Questi cosiddetti "attacchi cardiaci silenziosi" possono aumentare il rischio di morire tanto quanto qualsiasi attacco cardiaco confermato, hanno aggiunto i ricercatori.

Per raggiungere la loro conclusione, gli autori dello studio hanno utilizzato sofisticate scansioni MRI per individuare problemi cardiaci tra più di 900 anziani islandesi di età compresa tra 67 e 93 anni.

"Gli scanner MRI sono davvero uno strumento spettacolare per la ricerca di malattie cardiache", ha spiegato il ricercatore capo Dr. Andrew Arai, capo del ramo cardiovascolare e polmonare presso il National Heart, Lung e Blood Institute.

Tuttavia, le persone non dovrebbero essere a corto di scansioni, ha sottolineato: "Non lo consiglierei. La maggior parte delle linee guida non consiglia di effettuare questi costosi test a meno che non si abbiano sintomi. "

Al momento, non è chiaro quando tali scansioni sono richieste e chi ne trarrebbe beneficio, ha notato Arai, anche se questa ultima scoperta è una Il primo passo verso la determinazione.

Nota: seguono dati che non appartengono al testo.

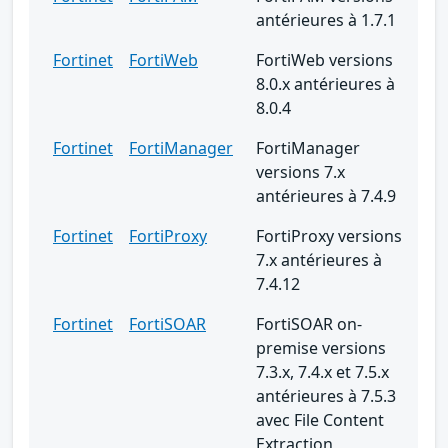
antérieures à 1.7.1
Fortinet
FortiWeb
FortiWeb versions
8.0.x antérieures à
8.0.4
Fortinet
FortiManager
FortiManager
versions 7.x
antérieures à 7.4.9
Fortinet
FortiProxy
FortiProxy versions
7.x antérieures à
7.4.12
Fortinet
FortiSOAR
FortiSOAR on-
premise versions
7.3.x, 7.4.x et 7.5.x
antérieures à 7.5.3
avec File Content
Extraction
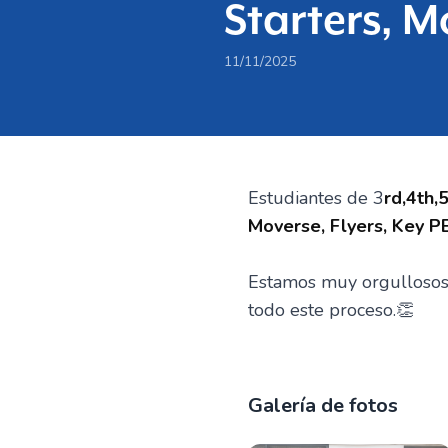
Starters, M
11/11/2025
Estudiantes de 3
rd,4th,
Moverse, Flyers, Key PE
Estamos muy orgullosos 
todo este proceso.👏
Galería de fotos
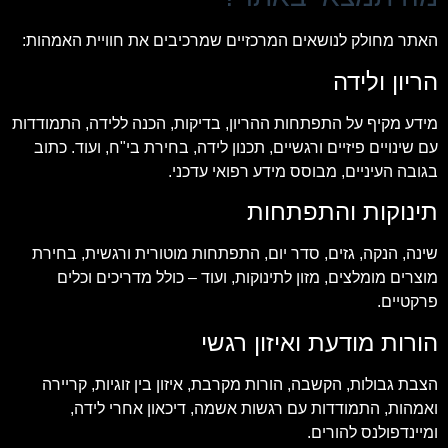
האתר מחולק לנושאים המרכזיים שמרכיבים את חוויית האמהות:
הריון ולידה
מידע מקיף על התפתחות ההריון, בדיקות, הכנה ללידה, התמודדות
עם שינויים פיזיים ורגשיים, תכנון לידה, בחירת בי"ח, ועוד. כתוב
בגובה העיניים, מבוסס מידע רפואי עדכני.
תינוקות והתפתחות
שינה, הנקה, גזים, סדר יום, התפתחות מוטורית ורגשית, בחירת
מוצרים מומלצים, מזון לתינוקות, ועוד – כולל מדריכים וכלים
פרקטיים.
הורות מודעת ואיזון רגשי
הצבת גבולות, הקשבה, הורות מקרבת, איזון בין זוגיות, קריירה
ואמהות, התמודדות עם רגשות אשמה, דיכאון אחרי לידה,
ומיינדפולנס להורים.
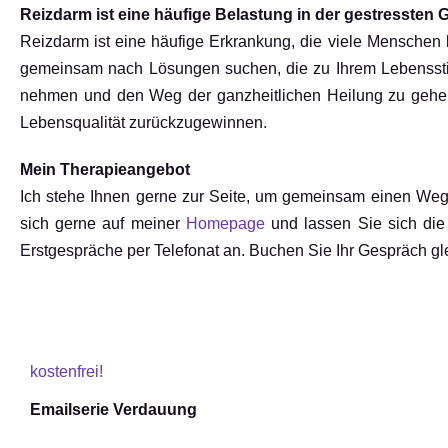
Reizdarm ist eine häufige Belastung in der gestressten G
Reizdarm ist eine häufige Erkrankung, die viele Menschen be
gemeinsam nach Lösungen suchen, die zu Ihrem Lebensstil 
nehmen und den Weg der ganzheitlichen Heilung zu gehen. 
Lebensqualität zurückzugewinnen.
Mein Therapieangebot
Ich stehe Ihnen gerne zur Seite, um gemeinsam einen Weg z
sich gerne auf meiner
Homepage
und lassen Sie sich di
Erstgespräche per Telefonat an. Buchen Sie Ihr Gespräch gle
kostenfrei!
Emailserie Verdauung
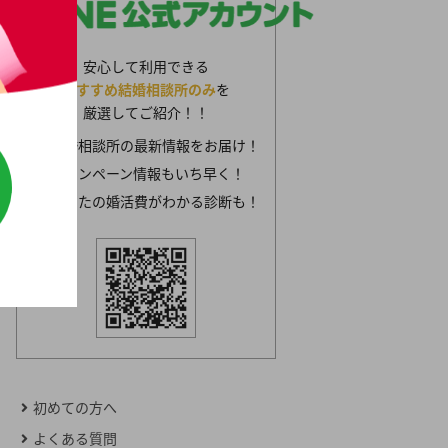
安心して利用できる
おすすめ結婚相談所のみ
を
厳選してご紹介！！
結婚相談所の最新情報をお届け！
キャンペーン情報もいち早く！
あなたの婚活費がわかる診断も！
初めての方へ
よくある質問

Il rapporto è stato pubblicato nel 5 settembre del Journal of American Medical Association .

Tra gli oltre 900 islandesi studiati, 91 hanno avuto attacchi di cuore che era stato diagnosticato, mentre 157 avevano attacchi di cuore che non erano stati riconosciuti prima, i ricercatori hanno scoperto che la risonanza magnetica cardiaca ha rilevato più casi di attacco cardiaco non riconosciuto in persone con diabete (21%) rispetto a quelli senza diabete (14%), hanno aggiunto i ricercatori .

Nel corso di oltre sei anni di follow-up, il 33% di coloro che avevano riconosciuto un attacco cardiaco morì, così come il 28% di quelli con attacchi cardiaci non riconosciuti, che era significativamente più del 17% che morì tra quelli che avevano mai avuto un infarto, il r

Non sorprendentemente, molte più persone che avevano un attacco cardiaco riconosciuto stavano assumendo beta-bloccanti per abbassare la pressione sanguigna e le statine per abbassare il colesterolo rispetto alle persone che avevano un attacco cardiaco non riconosciuto.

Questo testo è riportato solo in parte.